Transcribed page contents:

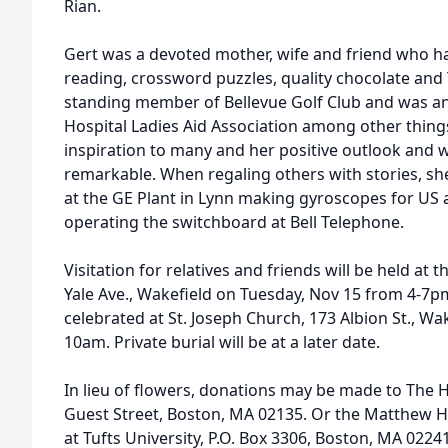
Rian.
Gert was a devoted mother, wife and friend who had
reading, crossword puzzles, quality chocolate and
standing member of Bellevue Golf Club and was a
Hospital Ladies Aid Association among other things
inspiration to many and her positive outlook and w
remarkable. When regaling others with stories, sh
at the GE Plant in Lynn making gyroscopes for US a
operating the switchboard at Bell Telephone.
Visitation for relatives and friends will be held a
Yale Ave., Wakefield on Tuesday, Nov 15 from 4-7p
celebrated at St. Joseph Church, 173 Albion St., W
10am. Private burial will be at a later date.
In lieu of flowers, donations may be made to The 
Guest Street, Boston, MA 02135. Or the Matthew
at Tufts University, P.O. Box 3306, Boston, MA 0224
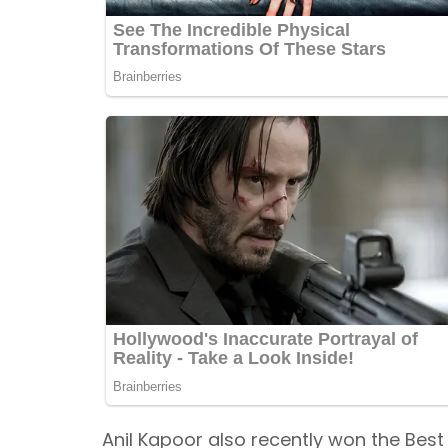
Anil Kapoor also recently won the Bes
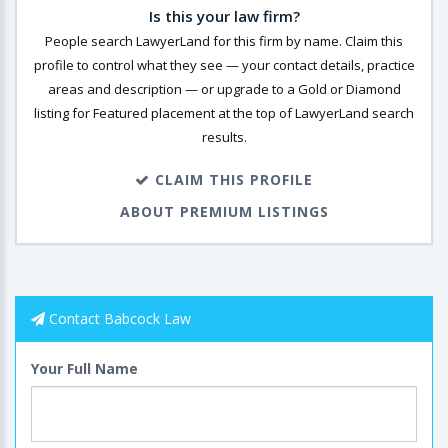
Is this your law firm?
People search LawyerLand for this firm by name. Claim this
profile to control what they see — your contact details, practice
areas and description — or upgrade to a Gold or Diamond
listing for Featured placement at the top of LawyerLand search
results.
CLAIM THIS PROFILE
ABOUT PREMIUM LISTINGS
Contact Babcock Law
Your Full Name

ABOUT THIS TASK:
Exact repeat, pictures omitted: give every line from the top of the records down to and including the line with "profile to control".

EXERCISE RESPONSE:
Rian.
Gert was a devoted mother, wife and friend who had
reading, crossword puzzles, quality chocolate and
standing member of Bellevue Golf Club and was a
Hospital Ladies Aid Association among other things
inspiration to many and her positive outlook and w
remarkable. When regaling others with stories, sh
at the GE Plant in Lynn making gyroscopes for US a
operating the switchboard at Bell Telephone.
Visitation for relatives and friends will be held a
Yale Ave., Wakefield on Tuesday, Nov 15 from 4-7p
celebrated at St. Joseph Church, 173 Albion St., W
10am. Private burial will be at a later date.
In lieu of flowers, donations may be made to The 
Guest Street, Boston, MA 02135. Or the Matthew
at Tufts University, P.O. Box 3306, Boston, MA 0224
Anil Kapoor also recently won the Bes
Is this your law firm?
People search LawyerLand for this firm by name. Claim this
profile to control what they see — your contact details, practice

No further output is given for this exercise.